There was a long period of hollow silence after the waiter brought them their coffee with shaking hands. Aker merely sniffed at the burned coffee the way a practiced connoisseur will sniff a fine Cuban cigar before proceeding to smoke it. Aker insisted that, as one of the Fallen Host, he had no need for food or drink, no need for stimulants or depressants.
Sal toyed with his white mug, unsure of how the stale caffeine would affect his already ravaged system. Ray had told him to be careful, his dark eyes broken with the pain he felt for what Sal was doing to himself. It hurt Sal to know what he was doing to Ray, but he couldn’t help himself. He took hurried, rash sips of the hot coffee, knowing it was preferable to staring at Aker across the table. Aker would speak when he wanted and the strange man, with his stony, unnaturally emotionless face, always won their lonely, late night staring contests, no matter how strung out Sal was.
“I did not mean your unfortunate weakness,” Aker said eventually, in the same even tone he used to discuss their rebellion against Heaven and whether or not they should stop for waffles. “I was speaking of what you do not do. It occupies your thoughts at night. It was a distraction when I would commune with my brothers in arms.”

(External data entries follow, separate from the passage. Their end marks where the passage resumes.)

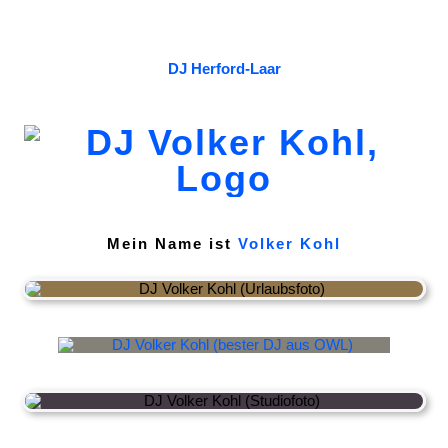
DJ Herford-Laar
Mein Name ist
Volker Kohl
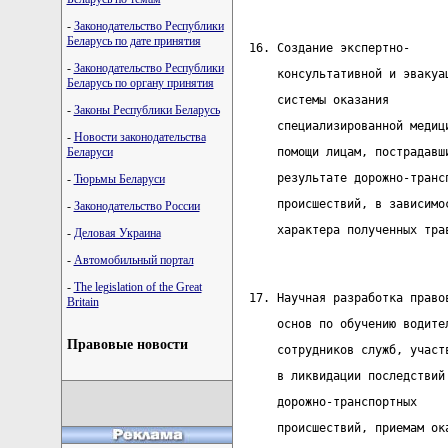
-
Законодательство Республики
Беларусь по дате принятия
  16. Создание экспертно-     
-
Законодательство Республики
      консультативной и эвакуа
Беларусь по органу принятия
      системы оказания        
-
Законы Республики Беларусь
      специализированной медиц
-
Новости законодательства
Беларуси
      помощи лицам, пострадавш
      результате дорожно-транс
-
Тюрьмы Беларуси
      происшествий, в зависимо
-
Законодательство России
      характера полученных тра
-
Деловая Украина
-
Автомобильный портал
-
The legislation of the Great
  17. Научная разработка право
Britain
      основ по обучению водите
Правовые новости
      сотрудников служб, участ
      в ликвидации последствий
      дорожно-транспортных    
      происшествий, приемам ок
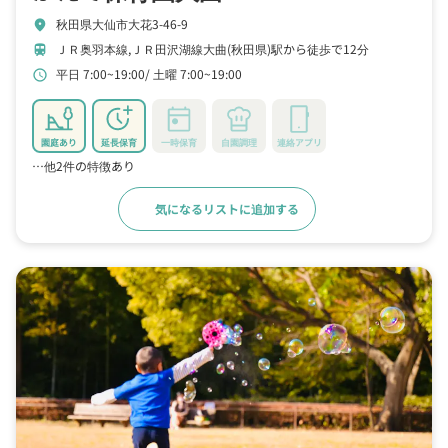
秋田県大仙市大花3-46-9
location_on
ＪＲ奥羽本線,ＪＲ田沢湖線大曲(秋田県)駅から徒歩で12分
train
平日 7:00~19:00
土曜 7:00~19:00
schedule
園庭あり
延長保育
一時保育
自園調理
連絡アプリ
…他2件の特徴あり
気になるリストに追加する
詳細をみる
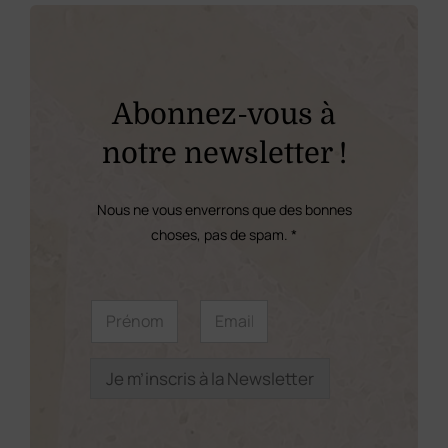
variations.
Les
options
peuvent
Abonnez-vous à
être
notre newsletter !
choisies
sur
Nous ne vous enverrons que des bonnes
la
choses, pas de spam. *
page
du
P
P
E
r
r
m
produit
é
é
a
n
n
i
o
o
l
Je m’inscris à la Newsletter
m
m
*
P
*
r
é
n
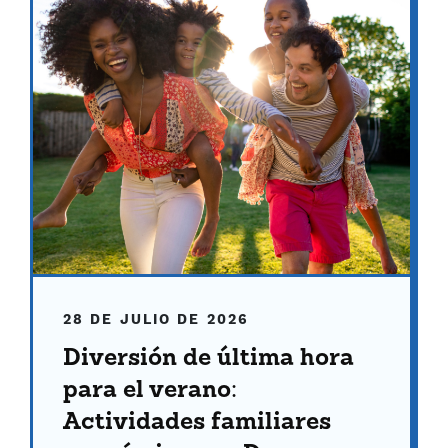
28 DE JULIO DE 2026
Diversión de última hora
para el verano:
Actividades familiares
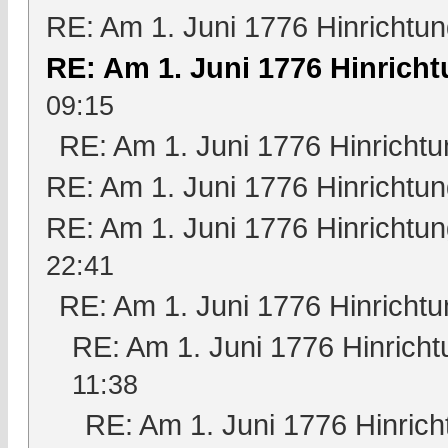
RE: Am 1. Juni 1776 Hinrichtun
RE: Am 1. Juni 1776 Hinricht
09:15
RE: Am 1. Juni 1776 Hinrichtu
RE: Am 1. Juni 1776 Hinrichtun
RE: Am 1. Juni 1776 Hinrichtun
22:41
RE: Am 1. Juni 1776 Hinrichtu
RE: Am 1. Juni 1776 Hinricht
11:38
RE: Am 1. Juni 1776 Hinrich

Sal looked up sharply from the nearly empty ceramic mug. Aker looked as calm and complacent as a still pool of arctic water, but Sal’s heart was beating a rhythm to burst his chest and it had nothing to do with the powerful drugs still swirling through his system. He could not speak; he could not think.
“The way you gaze at Ray speaks enough for the Host to understand,” Aker explained. Sal thought that if Aker were human, if he was a normal person like the other people populating the sad small town diner, he would fidget. Maybe if Aker was just another drifter or cheating husband kicked out of the house by an angry wife, he would toy with his hat on the table or add too much sugar to his coffee. But Aker was not any of those things, so he merely stared at Sal with steely, inhuman eyes. “But Ray does not share in your needs.”
“No.” Sal stared at the dark dregs of coffee in his mug, wondering if he could read his fortune in it. When Beth had still been alive, before he found her broken body in their bed, she sometimes read their tea leaves in the afternoon, predicting a long, happy life with many children. She never saw the man who would steal her away from Sal or the poison that would run through her lover’s veins. “Ray doesn’t.”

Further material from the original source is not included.